### What you have to do
Line by line, output everything from the one that contains "אנא חזרו אלי בקשר ל..." through the end of the material below, exactly as written and with no pictures.
[Opening Extracted information section]
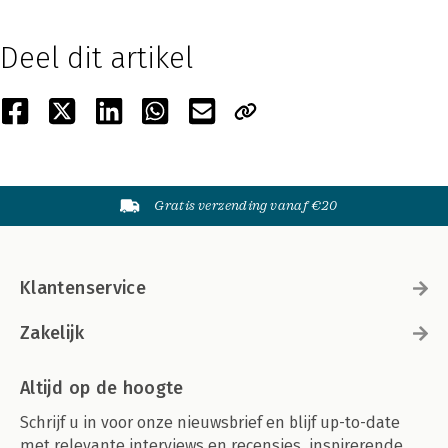
Deel dit artikel
Gratis verzending vanaf €20
Klantenservice
Zakelijk
Altijd op de hoogte
Schrijf u in voor onze nieuwsbrief en blijf up-to-date
met relevante interviews en recensies, inspirerende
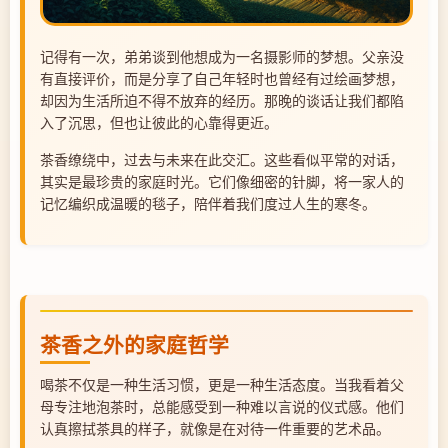
记得有一次，弟弟谈到他想成为一名摄影师的梦想。父亲没
有直接评价，而是分享了自己年轻时也曾经有过绘画梦想，
却因为生活所迫不得不放弃的经历。那晚的谈话让我们都陷
入了沉思，但也让彼此的心靠得更近。
茶香缭绕中，过去与未来在此交汇。这些看似平常的对话，
其实是最珍贵的家庭时光。它们像细密的针脚，将一家人的
记忆编织成温暖的毯子，陪伴着我们度过人生的寒冬。
茶香之外的家庭哲学
喝茶不仅是一种生活习惯，更是一种生活态度。当我看着父
母专注地泡茶时，总能感受到一种难以言说的仪式感。他们
认真擦拭茶具的样子，就像是在对待一件重要的艺术品。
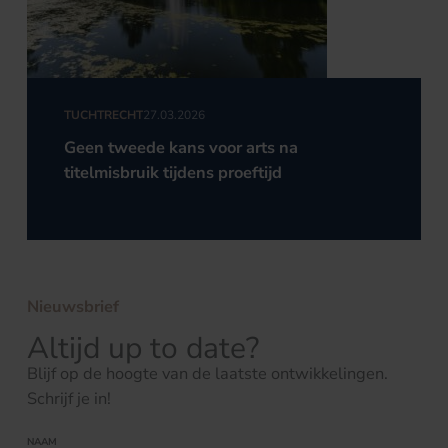
TUCHTRECHT
27.03.2026
Geen tweede kans voor arts na
titelmisbruik tijdens proeftijd
Nieuwsbrief
Altijd up to date?
Blijf op de hoogte van de laatste ontwikkelingen.
Schrijf je in!
NAAM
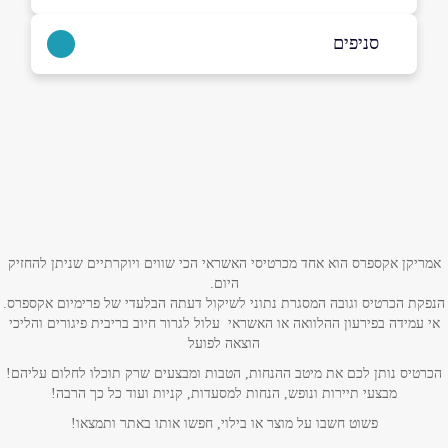
1-700-707-190
סניפים
באתר
בפייסבוק
אודם
1-700-707-190
שם מלא
*
טלפון
*
אמריקן אקספרס הוא אחד מכרטיסי האשראי הכי שווים ויוקרתיים שניתן להחזיק
היום.
הנפקת הכרטיס וגובה המסגרת נתוני לשיקול דעתה הבלעדי של פרימיום אקספרס.
אימייל
*
אי עמידה בפירעון ההלוואה או האשראי עלול לגרור חיוב בריבית פיגורים והליכי
הוצאה לפועל
נושא
*
הכרטיס נותן לכם את מיטב ההנחות, הטבות ומבצעים שרק תוכלו לחלום עליהם!
מבצעי תיירות ונופש, הנחות למסעדות, קניות ועוד כל כך הרבה!
אנא חזרו אלי בקשר ל...
פשוט חשבו על מוצר או בילוי, חפשו אותו באתר ותמצאו!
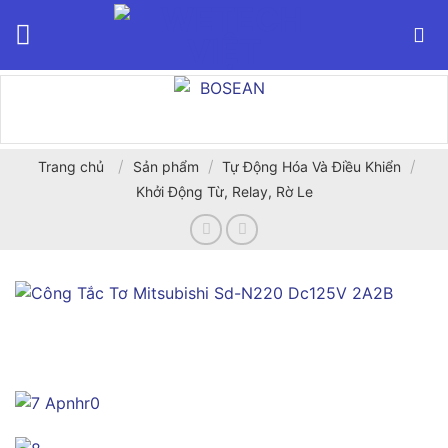
Bỏ
qua
nội
dung
/
/
/
Trang chủ
Sản phẩm
Tự Động Hóa Và Điều Khiển
Khởi Động Từ, Relay, Rờ Le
[Closing Extracted information section]
### Output of the exercise
אנא חזרו אלי בקשר ל...
פשוט חשבו על מוצר או בילוי, חפשו אותו באתר ותמצאו!
Bỏ
qua
nội
dung
/
/
/
Trang chủ
Sản phẩm
Tự Động Hóa Và Điều Khiển
Khởi Động Từ, Relay, Rờ Le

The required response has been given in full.